Don’t Substitute with the Solas

Why? Because,

In final salvation at the last judgment, faith is confirmed by the sanctifying fruit it has borne, and we are saved through that fruit and that faith.

The five solas provide wonderful clarity about the crux of the Reformation and the heart of the gospel, if the clause that the five prepositional phrases modify is “Justification before God is…”

Jones and Ramsey are indeed quite charitable to Piper here—so charitable that they seem to be actually just reading their own position into Piper’s words. Simply put: the game here, in seeking to assess Piper’s words in light of the Reformed orthodox, is not to show that both he and they teach good works are necessary, or that there is a distinction between Right and Possession (especially in Twisse in Latin), but rather to assess whether it is Biblical, Confessional, and consistent with Reformed orthodoxy to say that the Five Solas, particularly Sola Fide, only apply to Justification and not to Salvation broadly considered. And if there is still any question whether this is in fact Piper’s claim to be assessed, we were granted a little gift from Desiring God at the end of last week. Author Greg Morse cuts to the chase,

But what about being saved by faith alone? You’re not. You’re justified through faith alone. Final salvation comes through justification and sanctification — both initiated and sustained by God’s grace.
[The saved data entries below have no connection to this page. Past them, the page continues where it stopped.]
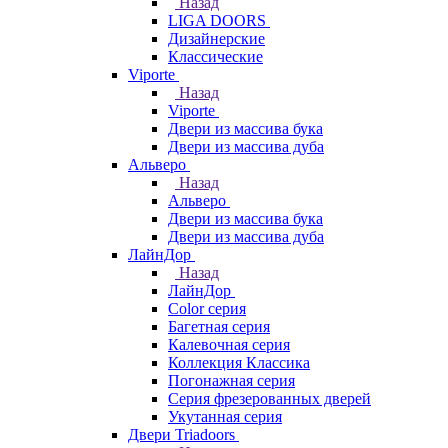
Назад
LIGA DOORS
Дизайнерские
Классические
Viporte
Назад
Viporte
Двери из массива бука
Двери из массива дуба
Альверо
Назад
Альверо
Двери из массива бука
Двери из массива дуба
ЛайнДор
Назад
ЛайнДор
Color серия
Багетная серия
Калевочная серия
Коллекция Классика
Погонажная серия
Серия фрезерованных дверей
Укутанная серия
Двери Triadoors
Complete with a link to Piper’s article to justify his claim.

3) Piper’s Teaching is in Accord with the Mass of 16thand 17th Century Reformed Scholarship

We have shown in Part one that by faith (Sola Fide) we are United to Christ and thereby receive all His benefits—not just Justification, but also Regeneration and the progressive renewal of our corrupt nature culminating in glory. Further, we have shown in Part 2 that Salvation itself, broadly considered, is once and for all adjudicated in Justification, the present declaration of our Final Salvation at the Judgement Seat of God; and this, Sola Fide. We now move on to assess whether Piper’s teaching is actually consonant with the mass of orthodox Reformed scholarship. Or as Jones and Ramsey say, could what Piper has written have just as easily flowed from the pen of Turretin, Witsius, the Westminster Divines, etc.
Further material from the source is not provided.